Fed policymakers are debating how much more interest rates need to be raised to get inflation back on track quickly, a calculation that is highly dependent on the strength of the job market. likely to
Officials will be watching Friday’s jobs report, the final report on job growth before the July 25-26 meeting, for a hint of how much momentum remains in the U.S. economy. will do.
Fed officials have marveled at the economy’s resilience 16 months after it sought to slow the economy by raising rates to make borrowing more expensive. Although growth has slowed, the housing market is starting to stabilize and the job market remains exceptionally strong. plenty of opportunities and steady salary growth. Fed officials worry that if wage growth continues at an unusually fast pace, it could make it difficult to return rising inflation to its 2% target all the way.
This resilience, and the stubbornness of rapid inflation, especially in services, is why policymakers expect interest rates to continue to rise, already above 5% for the first time in almost 15 years. . Officials have hiked rates more modestly this year than they did in 2018, with the Fed’s meeting in June for the first time in 11 meetings. But policymakers have said they still expect more rate hikes, even if the pace slows.

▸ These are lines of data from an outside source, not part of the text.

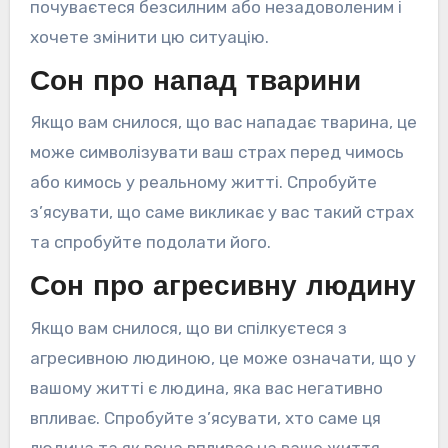
почуваєтеся безсилним або незадоволеним і
хочете змінити цю ситуацію.
Сон про напад тварини
Якщо вам снилося, що вас нападає тварина, це
може символізувати ваш страх перед чимось
або кимось у реальному житті. Спробуйте
з’ясувати, що саме викликає у вас такий страх
та спробуйте подолати його.
Сон про агресивну людину
Якщо вам снилося, що ви спілкуєтеся з
агресивною людиною, це може означати, що у
вашому житті є людина, яка вас негативно
впливає. Спробуйте з’ясувати, хто саме ця
людина та як вона впливає на ваше життя.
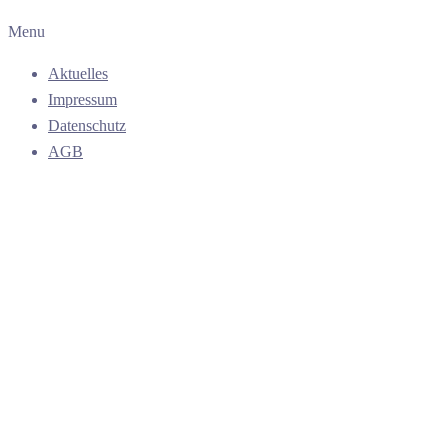
Menu
Aktuelles
Impressum
Datenschutz
AGB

“It may make sense to skip the meeting and act more slowly,” said Dallas Fed President Rory K. Logan. during a speech This week, he said it was important for officials to continue raising rates.
“Even if inflation and the labor market develop more or less as expected, the outlook will not change significantly,” he added.
Fed official expected in June They expected two more rate hikes this year (assuming rate hikes occur in quarter-point increments) and a slight softening in the labor market.they saw unemployment rises It will rise from the current 3.7% to 4.1%.
Investors are widely expecting Fed officials to raise rates at their July meeting, and a stronger labor market could help shape the outlook thereafter. Policymakers won’t release new economic forecasts until September, but Wall Street will monitor how policymakers react to economic developments to determine whether new moves are likely this year. right.